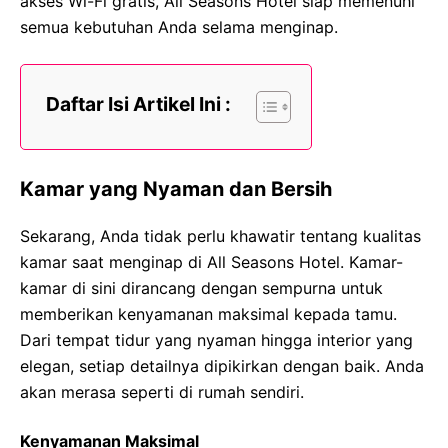
akses Wi-Fi gratis, All Seasons Hotel siap memenuhi
semua kebutuhan Anda selama menginap.
Daftar Isi Artikel Ini :
Kamar yang Nyaman dan Bersih
Sekarang, Anda tidak perlu khawatir tentang kualitas
kamar saat menginap di All Seasons Hotel. Kamar-
kamar di sini dirancang dengan sempurna untuk
memberikan kenyamanan maksimal kepada tamu.
Dari tempat tidur yang nyaman hingga interior yang
elegan, setiap detailnya dipikirkan dengan baik. Anda
akan merasa seperti di rumah sendiri.
Kenyamanan Maksimal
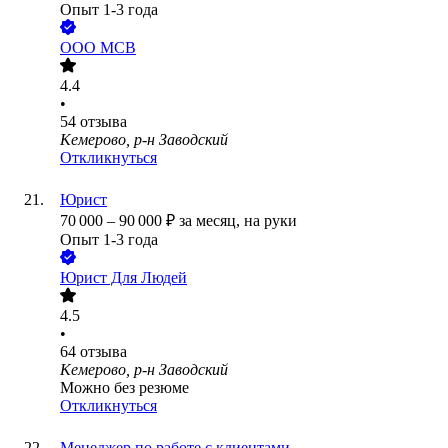
Опыт 1-3 года
ООО
МСВ
4.4
•
54
отзыва
Кемерово, р-н Заводский
Откликнуться
Юрист
70 000
–
90 000
₽
за месяц,
на руки
Опыт 1-3 года
Юрист Для Людей
4.5
•
64
отзыва
Кемерово, р-н Заводский
Можно без резюме
Откликнуться
Менеджер по работе с клиентами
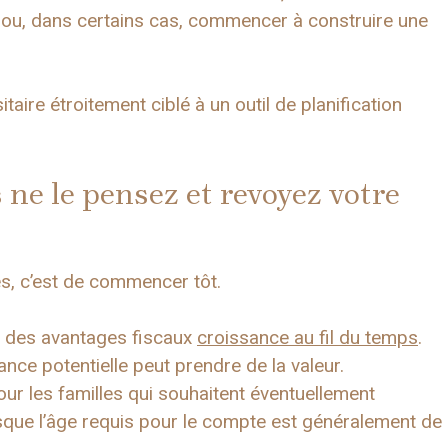
é ou, dans certains cas, commencer à construire une
aire étroitement ciblé à un outil de planification
ne le pensez et revoyez votre
les, c’est de commencer tôt.
ie des avantages fiscaux
croissance au fil du temps
.
sance potentielle peut prendre de la valeur.
r les familles qui souhaitent éventuellement
sque l’âge requis pour le compte est généralement de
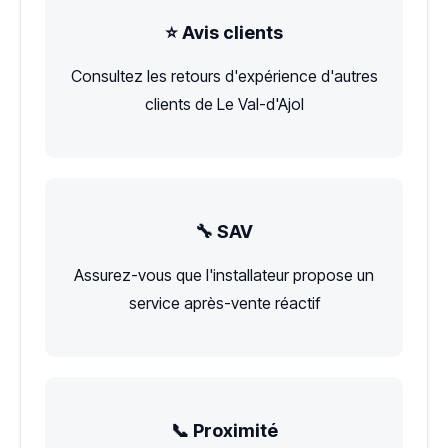
⭐ Avis clients
Consultez les retours d'expérience d'autres
clients de Le Val-d'Ajol
🔧 SAV
Assurez-vous que l'installateur propose un
service après-vente réactif
📞 Proximité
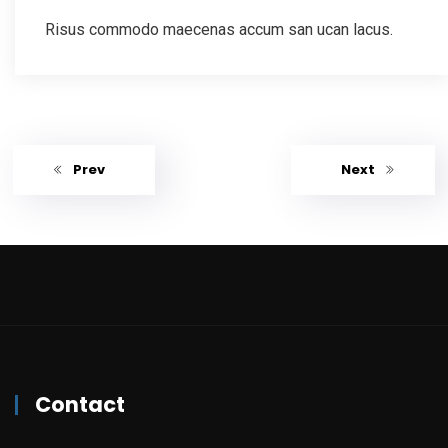
Risus commodo maecenas accum san ucan lacus.
Prev
Next
Contact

-=-=-=-=-

-- PROBLEM TO WORK ON --
Reproduce each record from above exactly; pictures do not belong in the copy.

-- WORKED SOLUTION --
akses Wi-Fi gratis, All Seasons Hotel siap memenuhi
semua kebutuhan Anda selama menginap.
Daftar Isi Artikel Ini :
Kamar yang Nyaman dan Bersih
Sekarang, Anda tidak perlu khawatir tentang kualitas
kamar saat menginap di All Seasons Hotel. Kamar-
kamar di sini dirancang dengan sempurna untuk
memberikan kenyamanan maksimal kepada tamu.
Dari tempat tidur yang nyaman hingga interior yang
elegan, setiap detailnya dipikirkan dengan baik. Anda
akan merasa seperti di rumah sendiri.
Kenyamanan Maksimal
Опыт 1-3 года
ООО
МСВ
4.4
•
54
отзыва
Кемерово, р-н Заводский
Откликнуться
Юрист
70 000
–
90 000
₽
за месяц,
на руки
Опыт 1-3 года
Юрист Для Людей
4.5
•
64
отзыва
Кемерово, р-н Заводский
Можно без резюме
Откликнуться
Менеджер по работе с клиентами
é ou, dans certains cas, commencer à construire une
aire étroitement ciblé à un outil de planification
ne le pensez et revoyez votre
les, c’est de commencer tôt.
ie des avantages fiscaux
croissance au fil du temps
.
sance potentielle peut prendre de la valeur.
r les familles qui souhaitent éventuellement
sque l’âge requis pour le compte est généralement de
⭐ Avis clients
Consultez les retours d'expérience d'autres
clients de Le Val-d'Ajol
🔧 SAV
Assurez-vous que l'installateur propose un
service après-vente réactif
📞 Proximité
Risus commodo maecenas accum san ucan lacus.
Prev
Next
Contact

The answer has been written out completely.